Ülkemin insan haklarıyla imtihanı

Haberin Devamı

Bir ülkeyi ülke yapan nedir?

İstanbul’da, yılbaşı kutlamalarının ışığı altında geceye damgasını vuran havai fişekler eşliğinde bunu sorup durdum kendime. Birçoğumuz gibi benim de kirpiklerimde hüzün ve coşku bir aradaydı. Gece ilerlerken içimden geldi, birçok dilekte bulundum. Bunlardan birisi ülkemin, bütün insanlarını ışık seliyle tütsüleyen uzun soluklu bir şiir olmasıydı.

Ertesi gün bir haber ulaştı: Ulucanlar Cezaevi müze haline getirilmişti. Hatırlamanın, kısacası geçmişle yüzleşmenin bugünü sağlıklı kılabileceğine inananlardandım. Bu yüzden gerçekten iyiydi haber, iyi bir satırbaşı olabilirdi o ‘şiir’de.

Kısa bir süre sonra başka bir haber daha geldi: 2010 yılında insan hakları konusunda nasıl sınıfta kaldığımızın haberiydi bu. Buyurun buradan yakın! Bazen olur ya matematik denklemlerinde eksi birler artı birleri götürür, bu iki haberin birbiriyle toslaşması da böyle ironik bir karşılaşma anlamına geliyordu besbelli.

Tekrar düşünmeye başladım: Cezaevinden dönüştürülmüş bir müze vardı elimizde. Ve geleneksel hale gelen sorumuz yine şuydu: Hatırlamak ne içindir?

‘Ay bana bir şeyler oluyor ayol’ deyip gördüklerini derhal unutmak için mi?

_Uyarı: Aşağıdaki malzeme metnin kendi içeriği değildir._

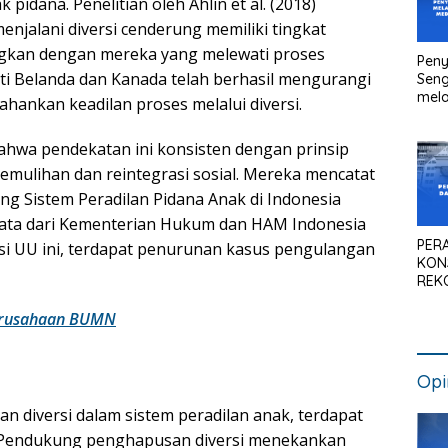
idana. Penelitian oleh Ahlin et al. (2018)
jalani diversi cenderung memiliki tingkat
ingkan dengan mereka yang melewati proses
Peny
ti Belanda dan Kanada telah berhasil mengurangi
Seng
mela
hankan keadilan proses melalui diversi.
Litig
Medi
hwa pendekatan ini konsisten dengan prinsip
Pen
Kan
pemulihan dan reintegrasi sosial. Mereka mencatat
ng Sistem Peradilan Pidana Anak di Indonesia
ata dari Kementerian Hukum dan HAM Indonesia
PER
i UU ini, terdapat penurunan kasus pengulangan
KON
REK
SIS
NAS
erusahaan BUMN
Opi
diversi dalam sistem peradilan anak, terdapat
.Pendukung penghapusan diversi menekankan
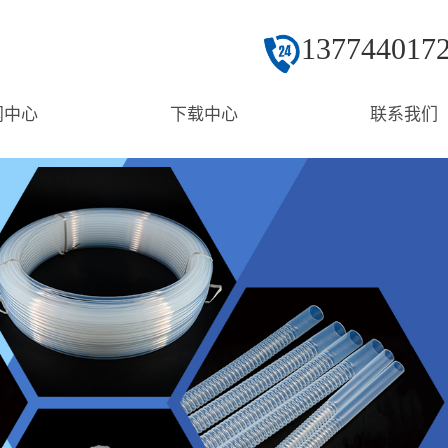
137744017
闻中心
下载中心
联系我们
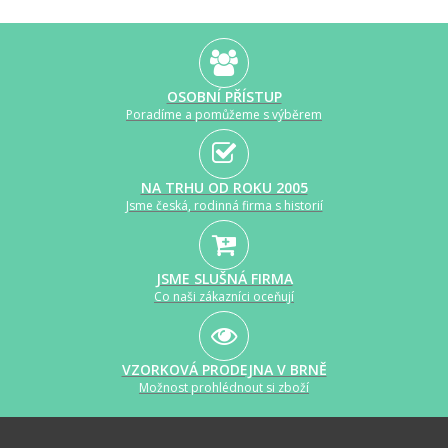
OSOBNÍ PŘÍSTUP
Poradíme a pomůžeme s výběrem
NA TRHU OD ROKU 2005
Jsme česká, rodinná firma s historií
JSME SLUŠNÁ FIRMA
Co naši zákazníci oceňují
VZORKOVÁ PRODEJNA V BRNĚ
Možnost prohlédnout si zboží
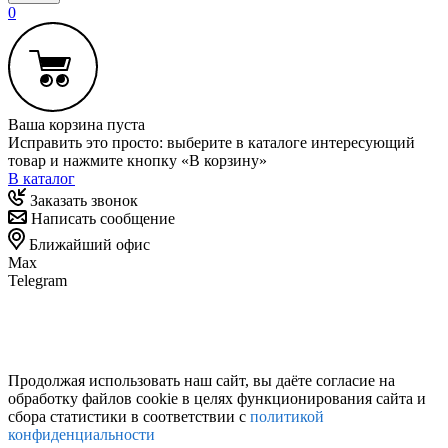
0
Ваша корзина пуста
Исправить это просто: выберите в каталоге интересующий
товар и нажмите кнопку «В корзину»
В каталог
Заказать звонок
Написать сообщение
Ближайший офис
Max
Telegram
Продолжая использовать наш сайт, вы даёте согласие на
обработку файлов cookie в целях функционирования сайта и
сбора статистики в соответствии с
политикой
конфиденциальности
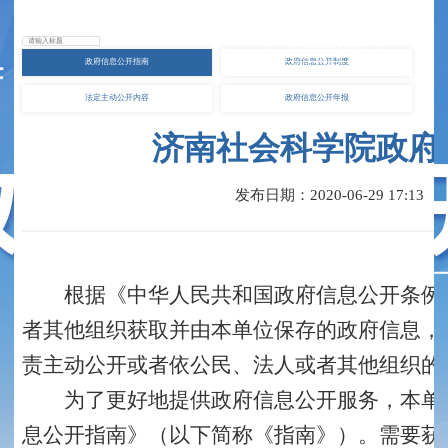
无障碍浏览
政府信息
公开指南
政府信息
公开制度
法定主动
公开内容
政府信息
公开年报
济南社会科学院政府
发布日期：2020-06-29 17:13
根据《中华人民共和国政府信息公开条例》
者其他组织获取并由本单位保存的政府信息，
责主动公开或者依公民、法人或者其他组织的
为了更好地提供政府信息公开服务，本单位
息公开指南》（以下简称《指南》）。需要获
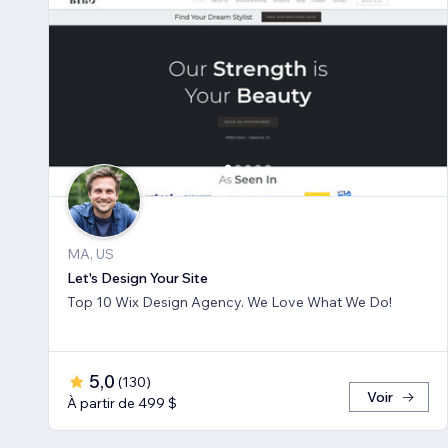
MA, US
Let's Design Your Site
Top 10 Wix Design Agency. We Love What We Do!
5,0
(
130
)
Voir
À partir de 499 $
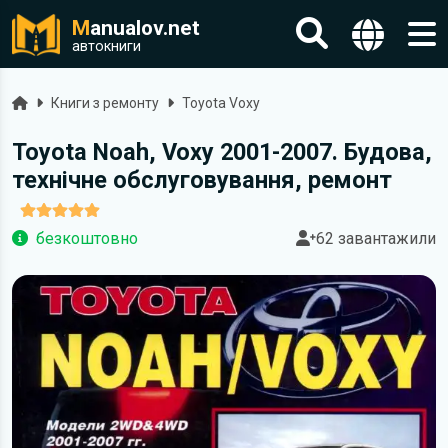
M
anualov.net
автокниги
Головна
Книги з ремонту
Toyota Voxy
Toyota Noah, Voxy 2001-2007. Будова,
технічне обслуговування, ремонт
безкоштовно
62 завантажили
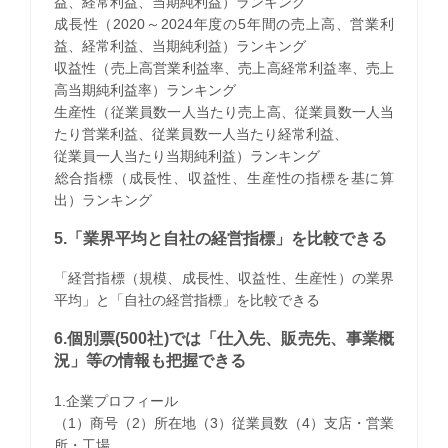
益、経常利益、当期純利益）ランキング
成長性（2020～2024年度の5年間の売上高、営業利
益、経常利益、当期純利益）ランキング
収益性（売上高営業利益率、売上高経常利益率、売上
高当期純利益率）ランキング
生産性（従業員数一人当たり売上高、従業員数一人当
たり営業利益、従業員数一人当たり経常利益、
従業員一人当たり当期純利益）ランキング
​総合指標（成長性、収益性、生産性の指標を基に算
出）ランキング
5.「業界平均と自社の経営指標」を比較できる
「経営指標（規模、成長性、収益性、生産性）の業界
平均」と「自社の経営指標」を比較できる
6.個別票(500社)では「仕入先、販売先、事業概
況」等の情報も把握できる
1.企業プロフィール
（1）商号（2）所在地（3）従業員数（4）支店・営業
所・工場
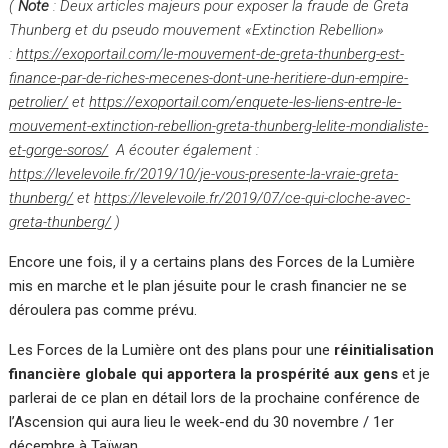
(
Note
: Deux articles majeurs pour exposer la fraude de Greta
Thunberg et du pseudo mouvement «Extinction Rebellion»
:
https://exoportail.com/le-mouvement-de-greta-thunberg-est-
finance-par-de-riches-mecenes-dont-une-heritiere-dun-empire-
petrolier/
et
https://exoportail.com/enquete-les-liens-entre-le-
mouvement-extinction-rebellion-greta-thunberg-lelite-mondialiste-
et-gorge-soros/
A écouter également :
https://levelevoile.fr/2019/10/je-vous-presente-la-vraie-greta-
thunberg/
et
https://levelevoile.fr/2019/07/ce-qui-cloche-avec-
greta-thunberg/
)
Encore une fois, il y a certains plans des Forces de la Lumière
mis en marche et le plan jésuite pour le crash financier ne se
déroulera pas comme prévu.
Les Forces de la Lumière ont des plans pour une
réinitialisation
financière globale qui apportera la prospérité aux gens
et je
parlerai de ce plan en détail lors de la prochaine conférence de
l’Ascension qui aura lieu le week-end du 30 novembre / 1er
décembre à Taïwan.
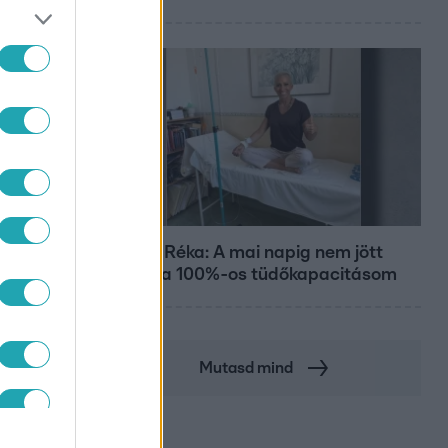
Bulvár
Rubint Réka: A mai napig nem jött
vissza a 100%-os tüdőkapacitásom
Mutasd mind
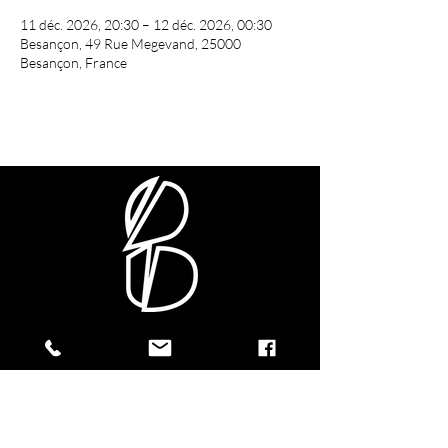
11 déc. 2026, 20:30 – 12 déc. 2026, 00:30
Besançon, 49 Rue Megevand, 25000
Besançon, France
CONTACTEZ-NOUS !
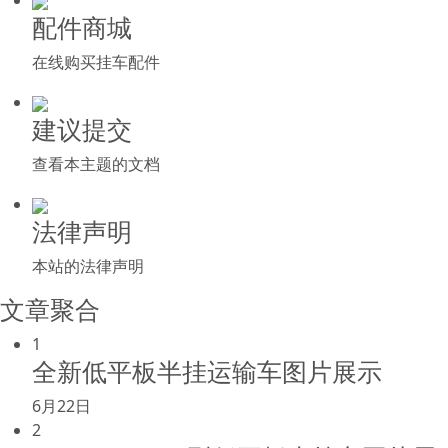
配件商城
在线购买挂车配件
建议提交
查看本主题的文档
法律声明
本站的法律声明
文章聚合
1
全新低平板半挂运输车图片展示
6月22日
2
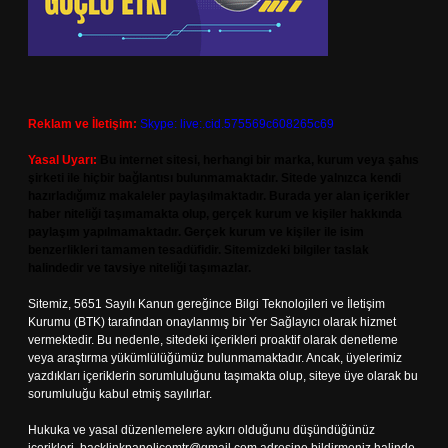
Reklam ve İletişim:
Skype: live:.cid.575569c608265c69
Yasal Uyarı:
Bu internet sitesi, herhangi bir marka, kurum veya şahıs
şirketi ile hiçbir bağlantısı bulunmamaktadır. Sitede yalnızca kendi
hazırladığımız makaleler paylaşılmaktadır. Burada yer alan içerikler
haber niteliği taşımamakta olup, gerçek kurum ve kişiler hakkında
paylaşım yapılmamaktadır. Gerçek kurum ve kişiler ile isim
benzerlikleri tamamen tesadüfidir. Sitemizdeki bilgiler taslak
halindedir ve tavsiye niteliği taşımazlar.
Sitemiz, 5651 Sayılı Kanun gereğince Bilgi Teknolojileri ve İletişim
Kurumu (BTK) tarafından onaylanmış bir Yer Sağlayıcı olarak hizmet
vermektedir. Bu nedenle, sitedeki içerikleri proaktif olarak denetleme
veya araştırma yükümlülüğümüz bulunmamaktadır. Ancak, üyelerimiz
yazdıkları içeriklerin sorumluluğunu taşımakta olup, siteye üye olarak bu
sorumluluğu kabul etmiş sayılırlar.
Hukuka ve yasal düzenlemelere aykırı olduğunu düşündüğünüz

Hoş bir tebessüm eşliğinde maziyi vakur bir tavırla nazende nazende selamlamak için mi?

The Sun gazetesinin birinci sırada gösterdiği Türkiye’yi, ‘turistik’ ülke pozisyonunda hemen Orlando’nun yanında görünce ‘ilerliyoruz arkadaş, geçmişte neydik bak şimdi neyiz!’ demek için mi?

Oysa hatırlamak, geçmişin karanlık yüzüyle helalleşmeye cesaretimiz varsa şimdiki zamanın karanlığıyla da yüzleşebilmek değil midir? Asıl burada değil midir hatırlamanın gücü?

Şiddetin, işkencenin, hak ihlallerinin ne olduğunu hatırlarsak daha çok şiddeti mi özleriz, yoksa şiddeti hayatlarımızdan tamamen söküp atar mıyız?
Bu denklemin ne olduğuna siz karar verin diyerek 2010’da ülkemizde yaşanan insan hakları ihlallerini sıralamak istiyorum. Bianet Haber Ajansı İnsan Hakları Derneği İstanbul Şube Başkanı Abdülbaki Boğa’nın açıklamalarını aynen yayımlamış. Özetle şöyle:

2010 yılı içinde toplam 480 hak ihlali başvurusu yapılmış İHD’ye. 98’i kadın 632’si erkek toplam 730 kişi gözaltına alınmış.

14 çocuk hiçbir suçu olmadan ölmüş. Gözaltında işkence, mayınlar, köylerin bombalanması, panzer altında kalma sonucu kaybedilen çocuk sayısı ise 376. Polis şiddetinin kurumsallaşması, ceza ve tutukevlerinde yaşanan sağlık sorunları, kadına yönelik şiddetin sınır tanımazlığı, ayrımcılık ve nefret cinayetlerinin cezasız kalması, bu yönde gerçekleşen linç girişimlerinin had safhada artmış olması, vicdani ret hakkının tanınmaması, doğanın tahribi, ekonomik ve sosyal haklardaki kayıplar...

Tutukluluk sayısı devam eden gazeteci sayısı 38, tecavüz ve aile şiddetinden mağduriyet yaşayan kadınların durumu hâlâ muğlak, davalardaki hukuksuzluk tavan yapmış, adil yargılanma, hak ihlalleri ülkenin olmazsa olmazı haline gelmiş durumda. Rapor bu şekilde devam ediyor...
Bizim ülkemizin insan hakları raporu bu, Disneyland’in gezi planı haritası değil...

Bir ülkenin kıymeti o ülkenin insanlarına sunduğu özgürlük olanağıyla artıp anlam kazanmaz mı? Bu karanlıktan bıkmadık mı?